The order of declaration of the dimensions is important as it describes the order in which the dimensions will appear in the keys (except for the time dimension, which is not part of the key).
The Group
element declares any useful groupings
of data, such as sibling groups.
<Group id="Group">
<DimensionRef>CURRENCY</DimensionRef>
<DimensionRef>CURRENCY_DENOM</DimensionRef>
<DimensionRef>EXR_TYPE</DimensionRef>
<DimensionRef>EXR_SUFFIX</DimensionRef>
</Group>
Then, we indicate which attribute will contain the measured
value. Conventionally, it is associated with the
OBS_VALUE
concept.
<PrimaryMeasure conceptRef="OBS_VALUE"/>
Finally, we list the attributes. An Attribute
element will contain
information such as the concept used for the attribute, the
attachment level (i.e. "Observation", "Group", "Series",
"DataSet") and whether it is mandatory or not (i.e.
"Mandatory" versus "Conditional"). Coded attributes will
indicate from which code list the values should be taken,
while, for uncoded attributes, a specific format may by
specified using the TextFormat
element.

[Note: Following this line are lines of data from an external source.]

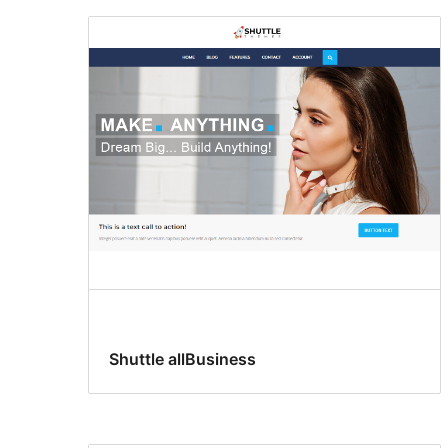
Shuttle allBusiness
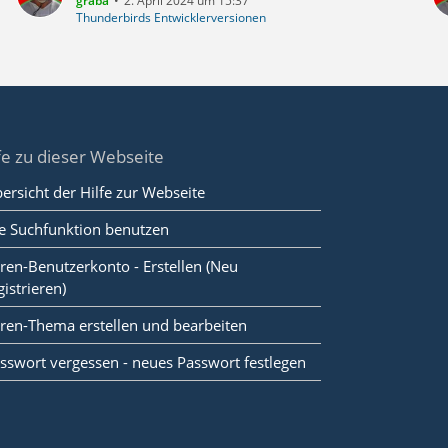
graba
2. April 2024 um 15:37
Thunderbirds Entwicklerversionen
fe zu dieser Webseite
ersicht der Hilfe zur Webseite
e Suchfunktion benutzen
ren-Benutzerkonto - Erstellen (Neu
gistrieren)
ren-Thema erstellen und bearbeiten
sswort vergessen - neues Passwort festlegen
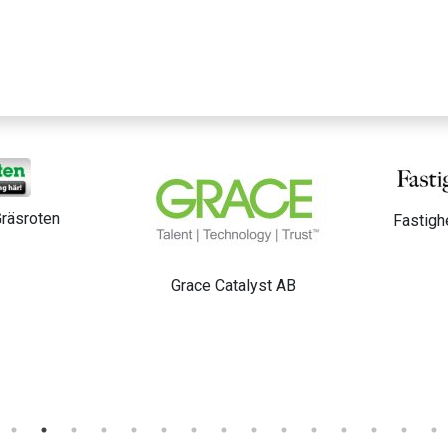
äsroten
Fastighe
Grace Catalyst AB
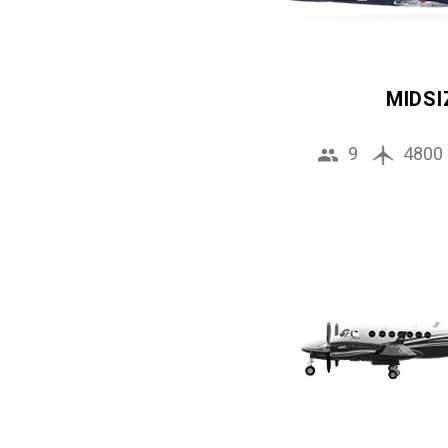
MIDSI
9
4800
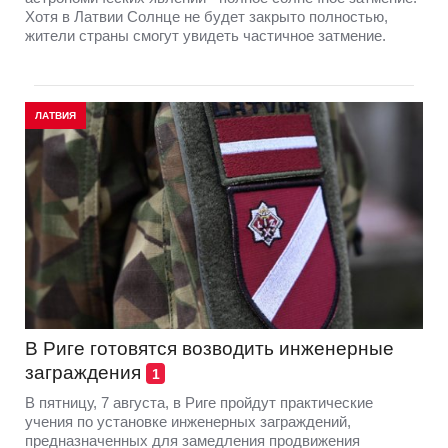
Хотя в Латвии Солнце не будет закрыто полностью,
жители страны смогут увидеть частичное затмение.
ЛАТВИЯ
В Риге готовятся возводить инженерные
заграждения
1
В пятницу, 7 августа, в Риге пройдут практические
учения по установке инженерных заграждений,
предназначенных для замедления продвижения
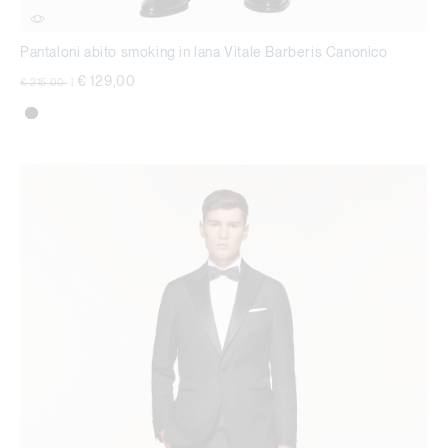
Pantaloni abito smoking in lana Vitale Barberis Canonico
Price reduced from
to
€ 129,00
€ 215,00
|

For
attributes attached to the group level, we specify the id
of the group to which the attributes are attached with an
AttachmentGroup
element. The
concept of time format is identified with the
isTimeFormat
attribute with a value of
true
and is typically a mandatory series level
attribute whose value is taken from ISO8601.
<Attribute conceptRef="TIME_FORMAT" attachmentLevel="Series"
assignmentStatus="Mandatory" isTimeFormat="true">
<TextFormat textType="String" maxLength="3"/>
</Attribute>
<Attribute conceptRef="OBS_STATUS" attachmentLevel="Observation"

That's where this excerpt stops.